More specifically, mine's a Leucistic Eurasian Griffon/Florida Black Wolf hybrid...there-s more backstory to why I picked those specific species but yeah.


----------



## MikeTheBlueFox (Jul 11, 2015)

When nobody's looking,_ I'm a fusky. _

_Fox husky o_3_o 

_But I go as fox since people ask me what fusky means all the time .w.


----------



## foussiremix (Jul 11, 2015)

My fursona is a little bit hybrid.
My species has dragon wings.

And my species is made of light.

Lightwolve yep


----------



## AnAnomaly (Jul 11, 2015)

I choose a flying serpent, because I like irony. What could possibly be a more land-bound creature than a snake? I mean, just think about how funny that would look, flying overhead. Makes me smile every time I picture it.


----------



## JavaLeen (Jul 11, 2015)

basically every little furry here that's not a feral is a hybrid if you think about it. So are all winged creatures that are not birds or bats, so are taurs~

I personally enjoy hybrids.
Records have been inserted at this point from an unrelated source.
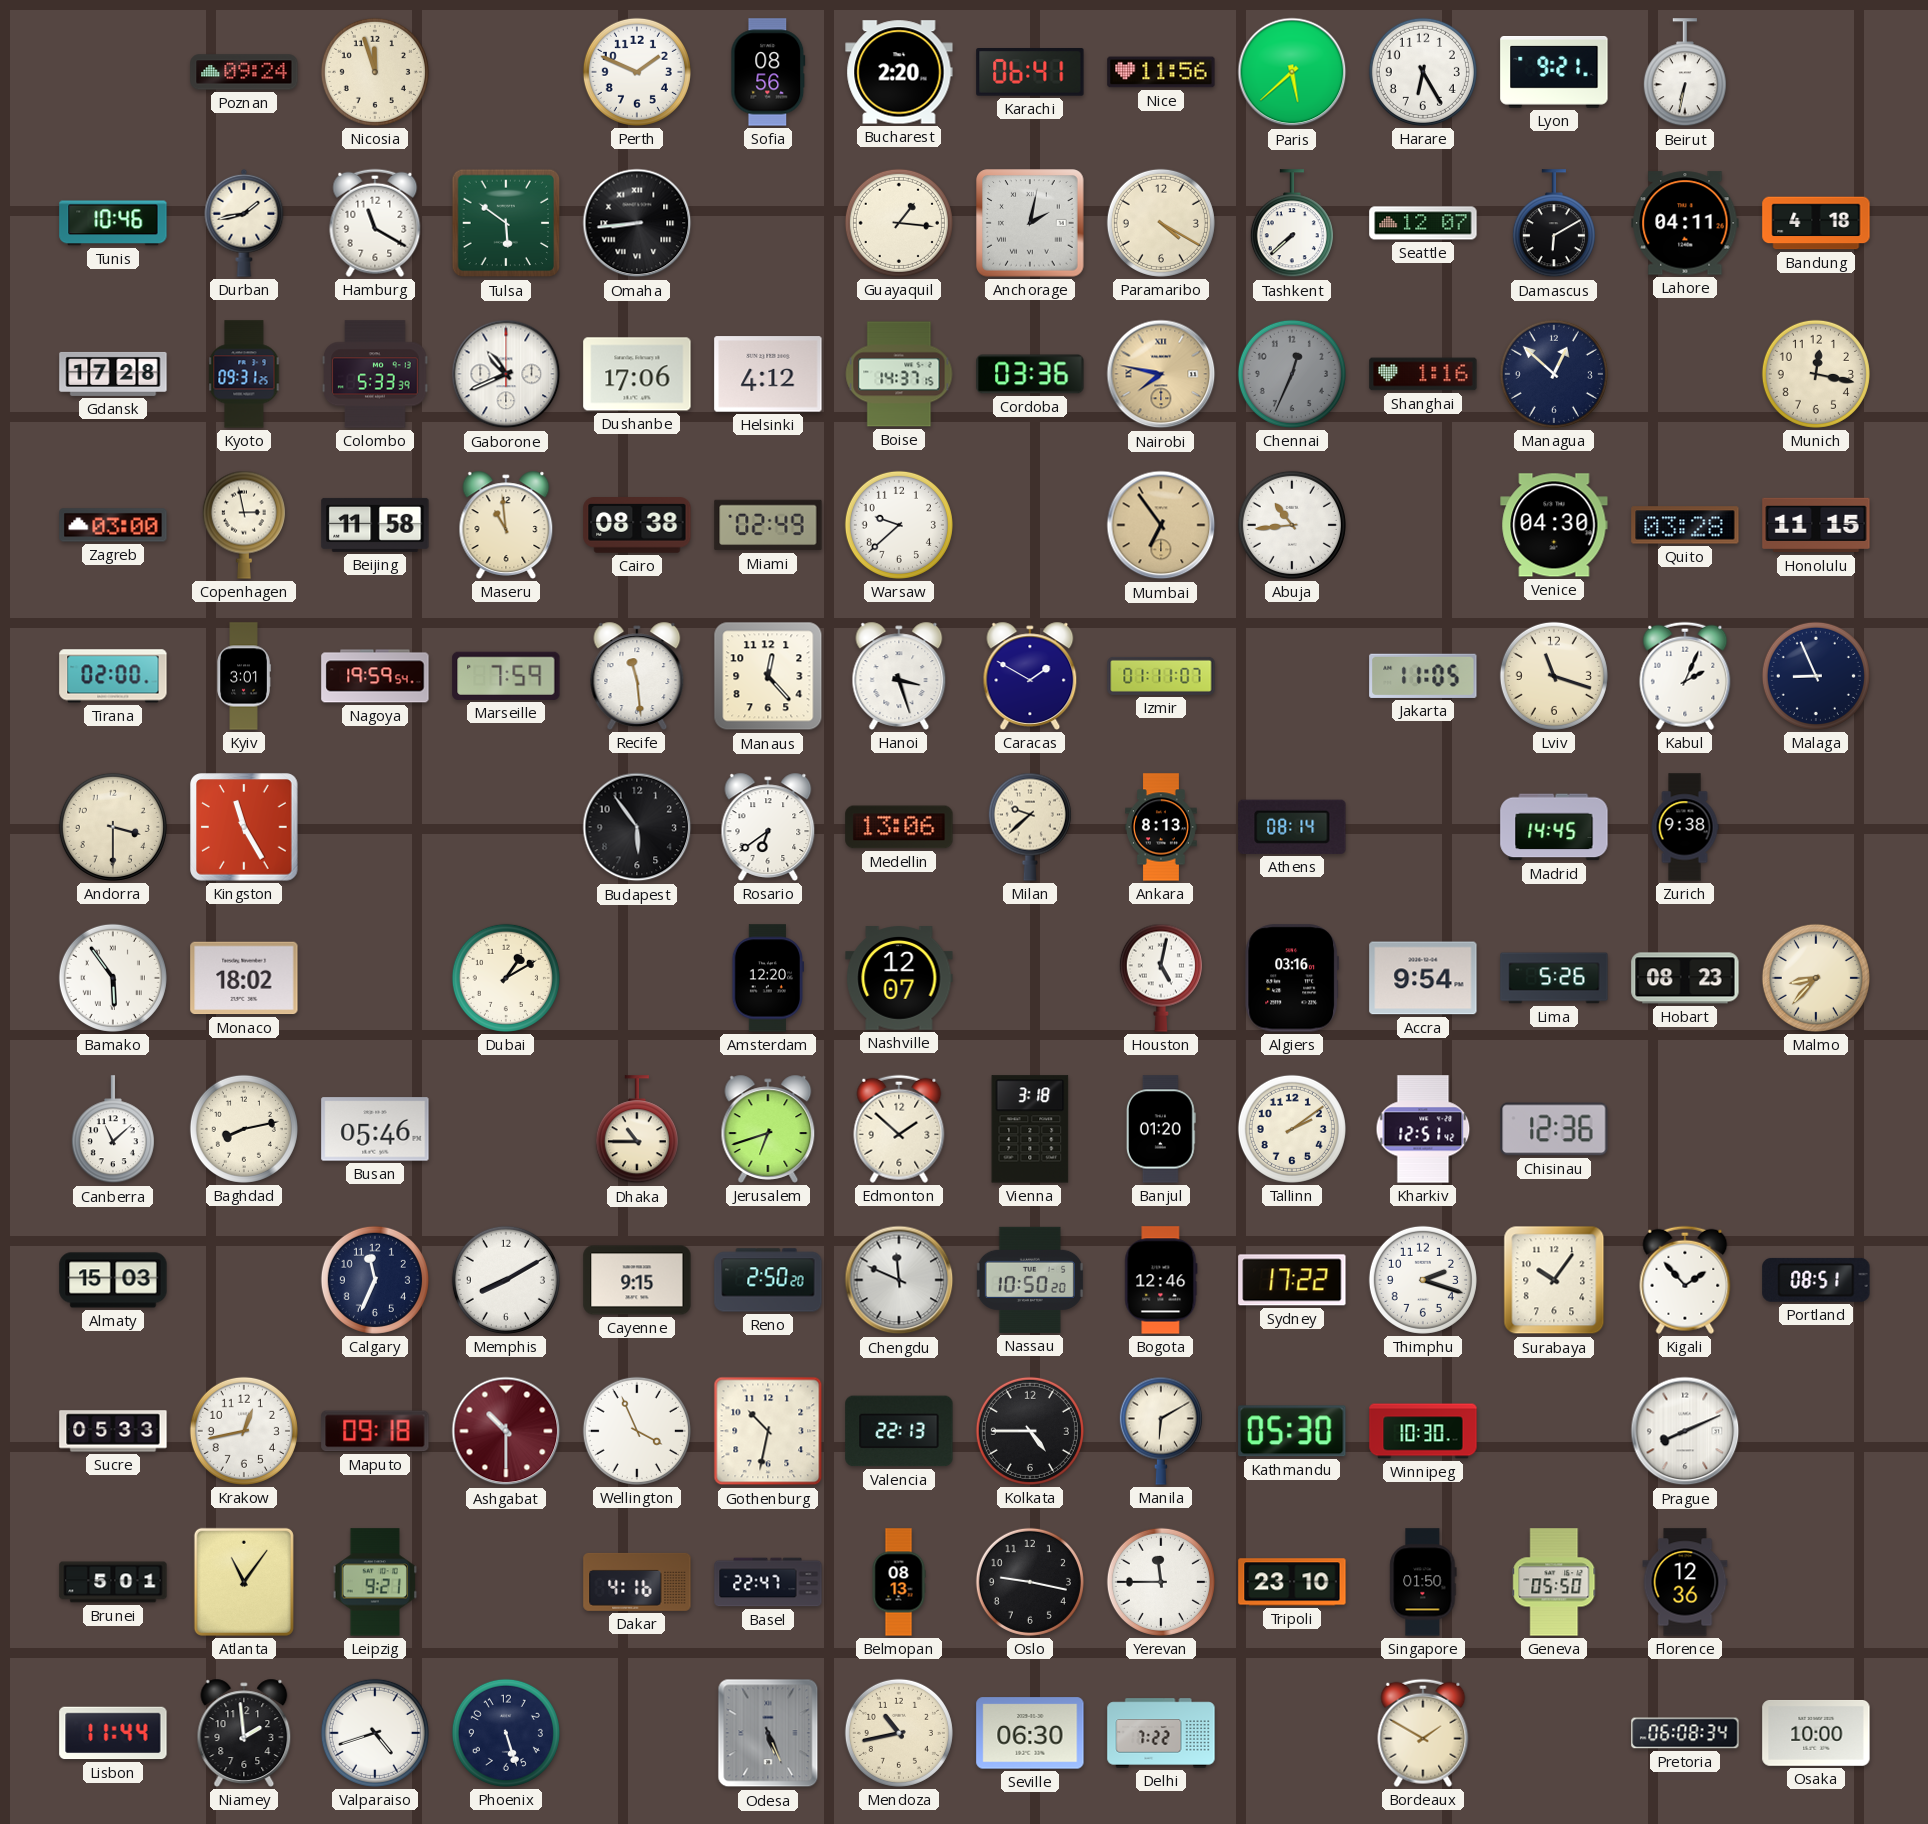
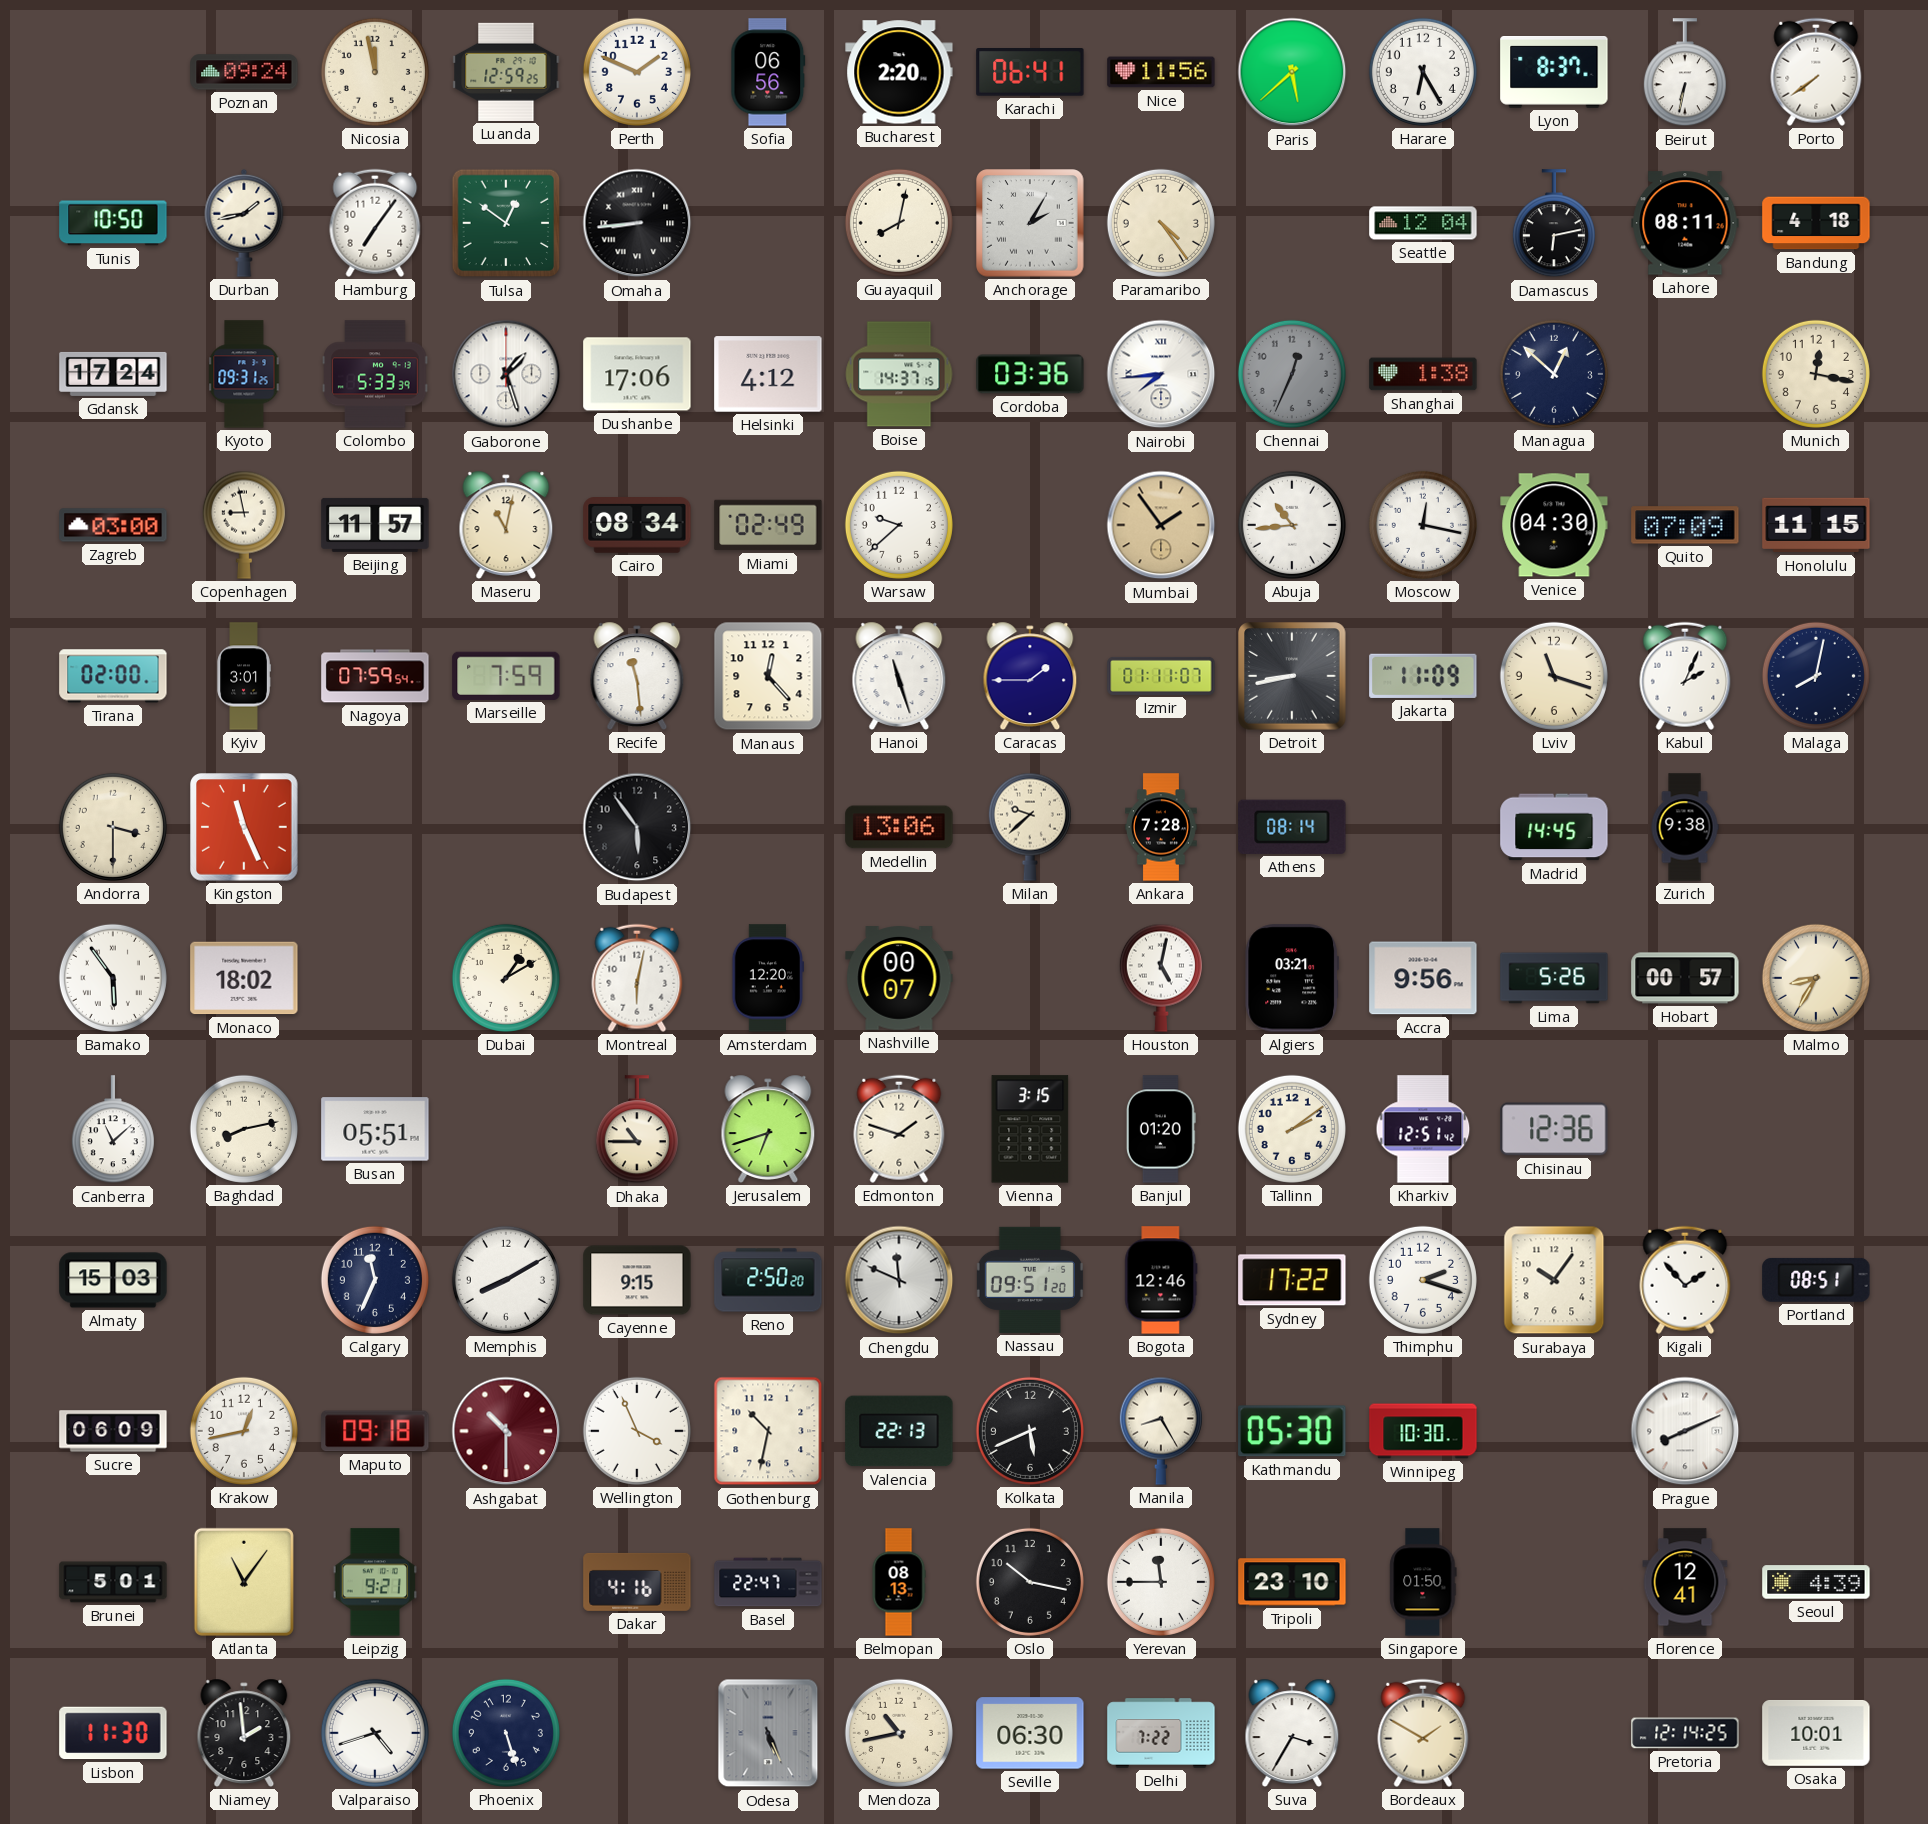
Nicosia: 11:57 -> 11:58
Luanda: none -> 12:59
Sofia: 08:56 -> 06:56
Lyon: 9:21 -> 8:37
Porto: none -> 7:39
Tunis: 10:46 -> 10:50
Hamburg: 11:20 -> 7:06
Tulsa: 5:51 -> 12:51
Guayaquil: 1:16 -> 8:02
Anchorage: 2:02 -> 2:05
Paramaribo: 4:20 -> 4:24
Tashkent: 7:38 -> none
Seattle: 12:07 -> 12:04
Damascus: 6:10 -> 6:13
Lahore: 04:11 -> 08:11
Gdansk: 17:28 -> 17:24
Gaborone: 10:41 -> 1:27
Nairobi: 7:47 -> 7:44
Nairobi dial: champagne -> white
Shanghai: 1:16 -> 1:38
Copenhagen: 2:58 -> 8:58
Beijing: 11:58 -> 11:57
Maseru: 10:59 -> 11:02
Cairo: 08:38 -> 08:34
Mumbai: 6:54 -> 1:54
Moscow: none -> 12:17
Quito: 03:28 -> 07:09
Nagoya: 19:59 -> 07:59
Hanoi: 3:27 -> 11:27
Caracas: 1:50 -> 1:45
Detroit: none -> 8:43
Jakarta: 11:05 -> 11:09
Malaga: 8:56 -> 8:02
Kingston: 11:25 -> 11:26
Rosario: 6:39 -> none
Ankara: 8:13 -> 7:28
Montreal: none -> 6:02
Nashville: 12:07 -> 00:07
Algiers: 03:16 -> 03:21
Accra: 9:54 -> 9:56
Hobart: 08:23 -> 00:57
Malmo: 8:37 -> 8:35
Busan: 05:46 -> 05:51
Edmonton: 1:52 -> 1:48
Vienna: 3:18 -> 3:15
Nassau: 10:50 -> 09:51
Sucre: 05:33 -> 06:09
Kolkata: 4:45 -> 5:41
Manila: 6:10 -> 8:25
Oslo: 9:17 -> 10:17
Geneva: 05:50 -> none
Florence: 12:36 -> 12:41
Seoul: none -> 4:39
Lisbon: 11:44 -> 11:30
Suva: none -> 3:35
Pretoria: 06:08 -> 12:14
Osaka: 10:00 -> 10:01
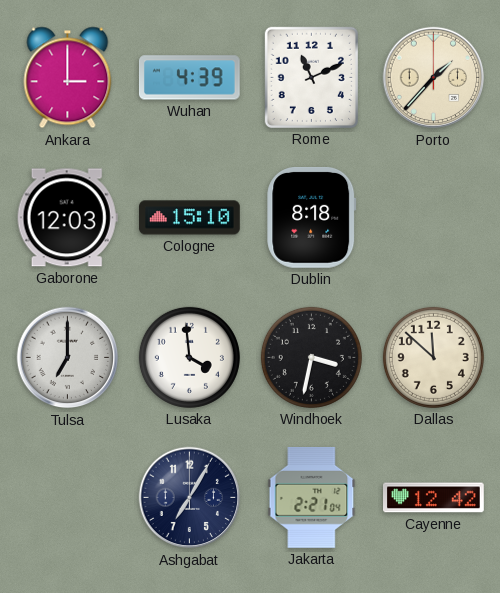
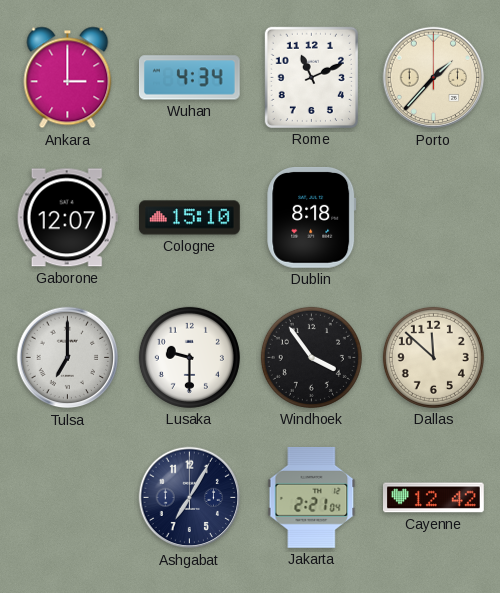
Wuhan: 4:39 -> 4:34
Gaborone: 12:03 -> 12:07
Lusaka: 3:59 -> 9:30
Windhoek: 3:32 -> 3:54
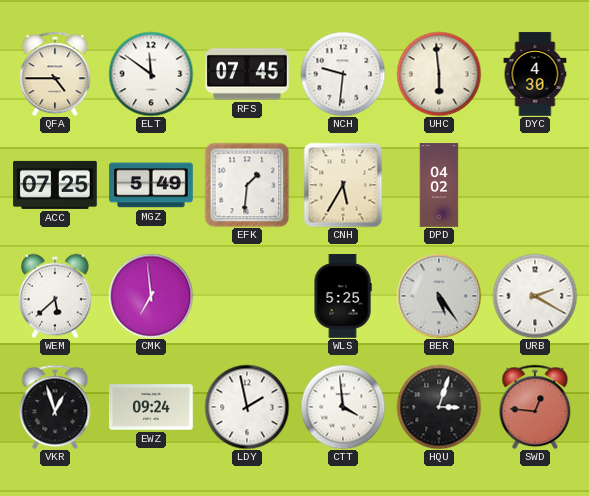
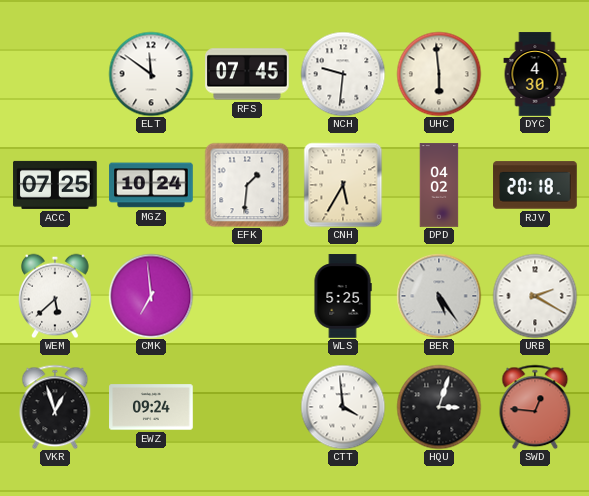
QFA: 4:45 -> none
MGZ: 5:49 -> 10:24
RJV: none -> 20:18
LDY: 1:58 -> none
They require great creativity whish is what being any kind of artist is about so I say the more the merrier :3


----------



## SodaBubbles (Jul 12, 2015)

I think hybrids are cool. I don't care about people justifying them like where some people insist they're "non-magical" and have to be scientific and sh#t. I don't care if they're a magical accident, or a non-standard (non-scientific) hybrid. Although that chaos thing makes my head hurt @_@ I say props though for getting it to match the design sheet so well, but that's a bit too much for my tastes.


----------



## Ieono (Jul 12, 2015)

Ieono's "nemesis," and my second fursona, is an "Enflamed Leobull", which is basically an anthropomorphic lion/bull hybrid with flaming horns and a fire-mane.


----------



## Havokpaintedwolf (Jul 13, 2015)

im an African painted dog Ethiopian wolf hybrid mostly African painted dog for appearance tho but I do have white chest and belly and my furs mostly red so that counts as a hybrid to me


----------



## Nyro46 (Jul 13, 2015)

While I think some hybrids can look cool or cute, like a ferret/fox or something, I personally don't make them myself. The only hybrid characters I make are usually hybrids that have actually existed and can exist (such as coywolves, mules, ligers, etc.) but that's mainly so my universe of characters doesn't become too complicated.


----------



## Ryza (Oct 7, 2018)

Maelstrom Eyre said:


> I created my fursona (orca/wolf merfur) not to be a special, unique snowflake but because orcas and wolves are two animals I have always been fascinated by, and orcas have even been called "wolves of the sea."  And she did not start out that way, she was originally just a brown wolf that I used as a roleplay character in Second Life until I became more immersed in her character, developing a backstory and became more interested in the merfur faction of the fandom.  So, I got really bored at one point and wrote out an entire racial description for her species in addition to a much more elaborate backstory.
> 
> To me, she doesn't need wild colors or piercings or tattoos to stand apart.  She has no "magical" powers aside from changing from an anthro landwalking wolf into something more like a mermaid.
> 
> ...



There's actually a Native American legend of such a creature called an Akhlut


----------



## pippi (Oct 7, 2018)

<-- I'm a skunk/cat.  I really like bird hybrids.  I saw a macaw/wolf or something like that, and a parakeet dragon.  super cute


----------



## SSJ3Mewtwo (Oct 8, 2018)

Locking this due to necro


----------